Scheduler-07b1460e-b35e-4c3c-afc5-5a9b007d4875

Comm: tcp://127.0.0.1:50573	Workers: 5
Dashboard: http://127.0.0.1:8787/status	Total threads: 10
Started: Just now	Total memory: 32.00 GiB

Workers

Worker: 0

Comm: tcp://127.0.0.1:50592	Total threads: 2
Dashboard: http://127.0.0.1:50597/status	Memory: 6.40 GiB
Nanny: tcp://127.0.0.1:50576
Local directory: /var/folders/j2/6znnc26n7r9gk1qjgh7wy6bh0000gn/T/dask-scratch-space/worker-jt_xmqss

Worker: 1

Comm: tcp://127.0.0.1:50593	Total threads: 2
Dashboard: http://127.0.0.1:50598/status	Memory: 6.40 GiB
Nanny: tcp://127.0.0.1:50577
Local directory: /var/folders/j2/6znnc26n7r9gk1qjgh7wy6bh0000gn/T/dask-scratch-space/worker-1c5y5lww

Worker: 2

Comm: tcp://127.0.0.1:50594	Total threads: 2
Dashboard: http://127.0.0.1:50599/status	Memory: 6.40 GiB
Nanny: tcp://127.0.0.1:50578
Local directory: /var/folders/j2/6znnc26n7r9gk1qjgh7wy6bh0000gn/T/dask-scratch-space/worker-3b1scof8

Worker: 3

Comm: tcp://127.0.0.1:50595	Total threads: 2
Dashboard: http://127.0.0.1:50604/status	Memory: 6.40 GiB
Nanny: tcp://127.0.0.1:50579
Local directory: /var/folders/j2/6znnc26n7r9gk1qjgh7wy6bh0000gn/T/dask-scratch-space/worker-rkqgplj_

Worker: 4

Comm: tcp://127.0.0.1:50596	Total threads: 2
Dashboard: http://127.0.0.1:50603/status	Memory: 6.40 GiB
Nanny: tcp://127.0.0.1:50580
Local directory: /var/folders/j2/6znnc26n7r9gk1qjgh7wy6bh0000gn/T/dask-scratch-space/worker-n26yax3w

# Example of efficient resource utilisation
import dask.array as da
x = da.random.random(size = (10_000,10_000,10), chunks= (1000,1000,5))
y = da.random.random(size = (10_000,10_000,10), chunks= (1000,1000,5))
z = (da.arcsin(x) + da.arcsin(y)).sum(axis = (1,2))
z.compute()

array([114088.23038208, 114412.76898299, 114062.70087907, ...,
       114507.50869038, 114166.89260871, 113983.68356763])

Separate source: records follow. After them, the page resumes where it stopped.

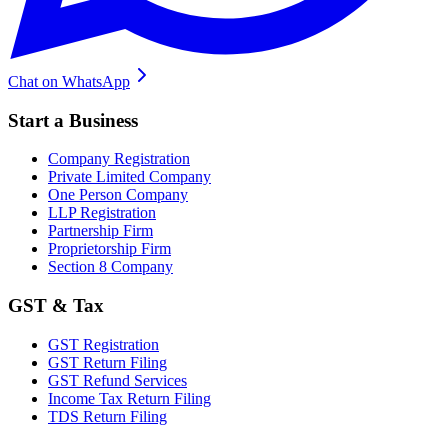
Chat on WhatsApp
Start a Business
Company Registration
Private Limited Company
One Person Company
LLP Registration
Partnership Firm
Proprietorship Firm
Section 8 Company
GST & Tax
GST Registration
GST Return Filing
GST Refund Services
Income Tax Return Filing
TDS Return Filing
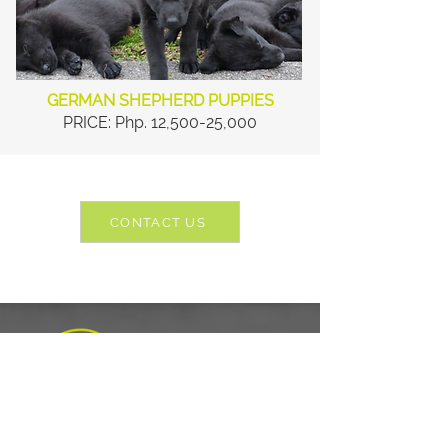
GERMAN SHEPHERD PUPPIES
PRICE: Php. 12,500-25,000
CONTACT US
WHY
BELGIAN MALINOIS?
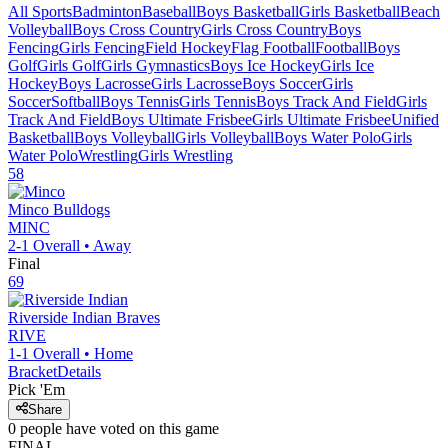
All Sports
Badminton
Baseball
Boys Basketball
Girls Basketball
Beach
Volleyball
Boys Cross Country
Girls Cross Country
Boys
Fencing
Girls Fencing
Field Hockey
Flag Football
Football
Boys
Golf
Girls Golf
Girls Gymnastics
Boys Ice Hockey
Girls Ice
Hockey
Boys Lacrosse
Girls Lacrosse
Boys Soccer
Girls
Soccer
Softball
Boys Tennis
Girls Tennis
Boys Track And Field
Girls
Track And Field
Boys Ultimate Frisbee
Girls Ultimate Frisbee
Unified
Basketball
Boys Volleyball
Girls Volleyball
Boys Water Polo
Girls
Water Polo
Wrestling
Girls Wrestling
58
Minco
Bulldogs
MINC
2-1
Overall •
Away
Final
69
Riverside Indian
Braves
RIVE
1-1
Overall •
Home
Bracket
Details
Pick 'Em
Share
0
people have
voted on this game
FINAL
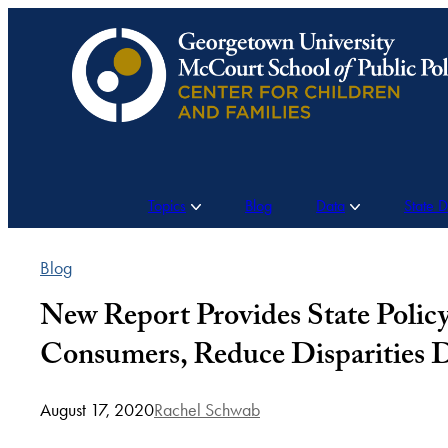
Skip
to
content
Topics
Blog
Data
State 
Blog
New Report Provides State Poli
Consumers, Reduce Disparities
August 17, 2020
Rachel Schwab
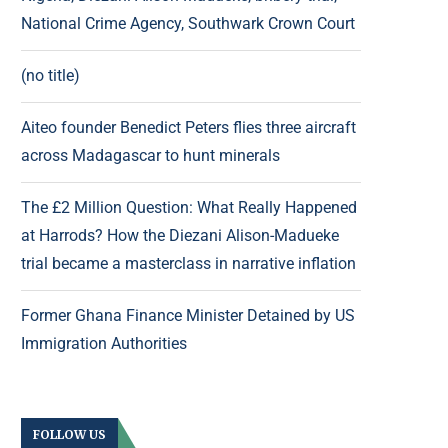
National Crime Agency, Southwark Crown Court
(no title)
Aiteo founder Benedict Peters flies three aircraft
across Madagascar to hunt minerals
The £2 Million Question: What Really Happened
at Harrods? How the Diezani Alison-Madueke
trial became a masterclass in narrative inflation
Former Ghana Finance Minister Detained by US
Immigration Authorities
FOLLOW US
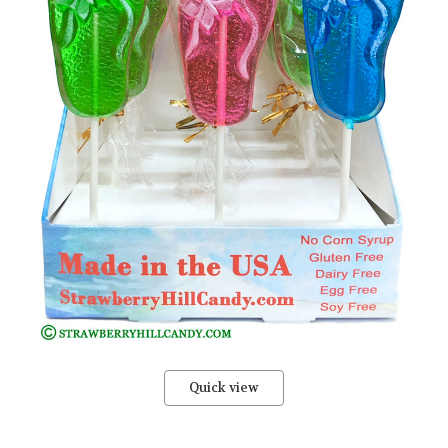
Quick view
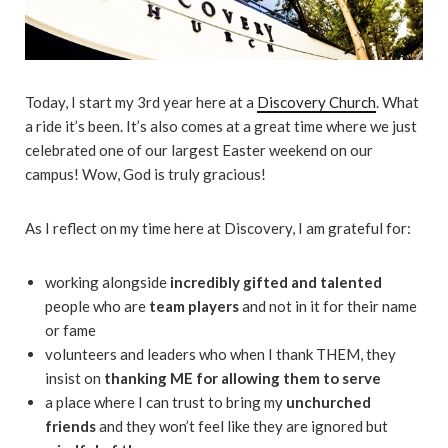
Today, I start my 3rd year here at a
Discovery Church
. What
a ride it’s been. It’s also comes at a great time where we just
celebrated one of our largest Easter weekend on our
campus! Wow, God is truly gracious!
As I reflect on my time here at Discovery, I am grateful for:
working alongside
incredibly gifted and talented
people who are
team players
and not in it for their name
or fame
volunteers and leaders who when I thank THEM, they
insist on
thanking ME for allowing them to serve
a place where I can trust to bring my
unchurched
friends
and they won’t feel like they are ignored but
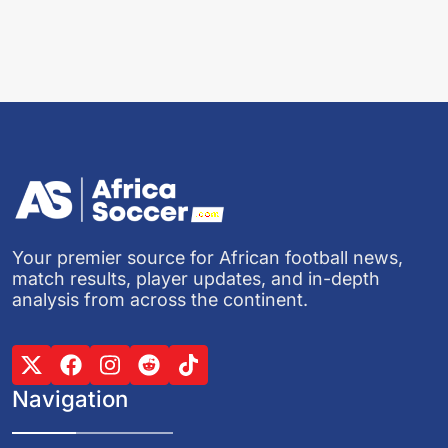
Your premier source for African football news,
match results, player updates, and in-depth
analysis from across the continent.
Navigation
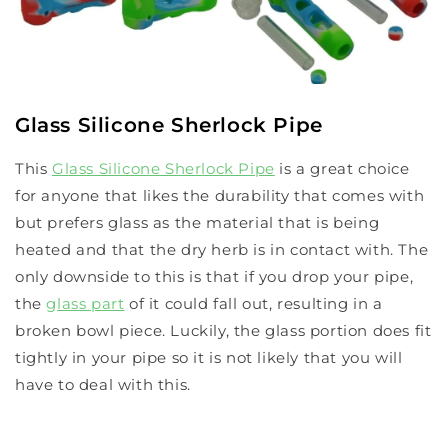
Glass Silicone Sherlock Pipe
This
Glass Silicone Sherlock Pipe
is a great choice
for anyone that likes the durability that comes with
but prefers glass as the material that is being
heated and that the dry herb is in contact with. The
only downside to this is that if you drop your pipe,
the
glass part
of it could fall out, resulting in a
broken bowl piece. Luckily, the glass portion does fit
tightly in your pipe so it is not likely that you will
have to deal with this.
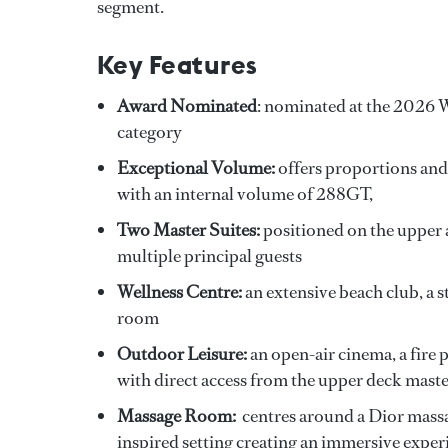
segment.
Key Features
Award Nominated
: nominated at the 2026 
category
Exceptional Volume:
offers proportions and
with an internal volume of 288GT,
Two Master Suites:
positioned on the upper 
multiple principal guests
Wellness Centre:
an extensive beach club, 
room
Outdoor Leisure:
an open-air cinema, a fire 
with direct access from the upper deck mast
Massage Room:
centres around a Dior massag
inspired setting creating an immersive exper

# Inefficient resource utilisation - dask introduces too much overhead for simple sizes np handles well
x = da.random.random(size = (10_000_000),chunks = (1000,))
x.sum().compute()

/Users/kris/miniconda3/envs/parallel/lib/python3.9/site-packages/distributed/client.py:3357: UserWarning: Sending large graph of size 25.26 MiB.
This may cause some slowdown.
Consider scattering data ahead of time and using futures.
  warnings.warn(

5000296.402465192

client.shutdown

<bound method Client.shutdown of <Client: 'tcp://127.0.0.1:50573' processes=5 threads=10, memory=32.00 GiB>>

Key points

The similarity-by-design of the Dask API with pandas makes the transition easy compared to alternatives - although not all functions are replicated.
Scaling up to distributed systems, or down to simply running on your laptop, makes code easily transferable between different resources.
Dask enables parallelism without low level alterations in code.